Why isn't some kind of exorcism a possible solution, and why doesn't it even occur to Ransom that it might be?

I mean, yes, the series is full of plot holes, even if you prefer to pretend that That Hideous Strength didn't happen, or alternatively that the Director isn't actually Ransom at all given that he isn't actually all that much like him, Symbolic Wounds aside*, and could have benefited from a rigorous beta reader. But that one seems particularly odd.


* In the immortal words of Dorothy L Sayers, "I liked Ransom better before he took to lying on sofas like the Heir of Redclyffe", though I think she was actually being a little unfair to Yonge there.

[personal profile] caulkhead 2016-05-15 06:54 pm (UTC)(link)
Can you exorcise something if the exorcisee actually invited it in (I seem to remember Weston did, though I might be wrong)?

On a Watsonian level, that's all I can think of. Even so, you'd think Ransom would at least consider it, though.
legionseagle: Lai Choi San (Default)

[personal profile] legionseagle 2016-05-15 08:35 pm (UTC)(link)
I think it's explained in the book that the Un-Man is NOT precisely Weston possessed; it's more like Weston's a zombie. After all, his transformation included his biting the neck off a brandy bottle and swallowing the broken glass. So I think (which is very convenient for Ransom, of course) that Weston has already been "engulfed" by the forces of Evil beyond hope of recall before the whole attempt to tempt The Lady begins.
philosophymom: books by the pound (books)

[personal profile] philosophymom 2016-05-16 12:52 am (UTC)(link)
It's called Voyage to Venus on your side of the pond? I'm disappointed in me for not knowing that, since Perelandra is my favorite of the Ransom books.

Is CSL on the record regarding exorcism?
serriadh: (Default)

[personal profile] serriadh 2016-05-16 07:55 am (UTC)(link)
I wondered if CSL just didn't consider exorcism part of a modern, robust Christianity, but if Ransom is (at least partly) inspired/patterned on Tolkien, surely an exorcism would have been something he'd consider.
kivrin: Giles with a book (bookish giles (glim))

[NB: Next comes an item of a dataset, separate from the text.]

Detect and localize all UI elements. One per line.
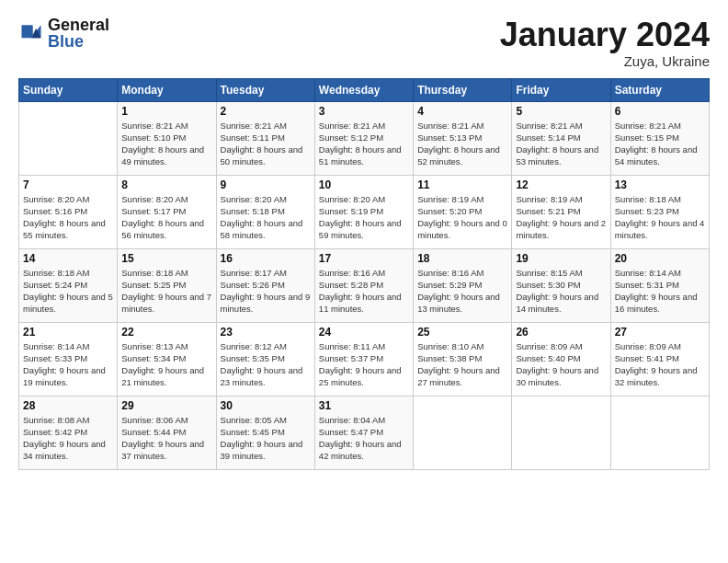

[personal profile] kivrin 2016-05-17 03:31 pm (UTC)(link)
Tangent to say I've just started reading Yonge in the past year and a half or so - hooray, Project Gutenberg - and though I have yet to read the great classic Heir of Redclyff I enjoyed Pillars of the House so very much. I've also read The Daisy Chain, The Trial (I wasn't expecting a legal trial to feature in it along with spiritual trials!), and The Young Stepmother. I couldn't really get in to Dyvenor Terrace but I'm still toting it about on the e-reader. Do you have any favorites?
molniya: (Default)

[personal profile] molniya 2016-05-19 11:24 am (UTC)(link)

*delurks* May I ask what you mean when you say 'Watsonian' in this context?

In any case, now I want to reread Out of the Silent Planet!

[identity profile] ethelmay.livejournal.com 2016-07-07 06:04 pm (UTC)(link)
Weighing in very late to say that I think Sayers was probably thinking of Charlie Edmonstone as the sofa-lyer, not the actual Heir.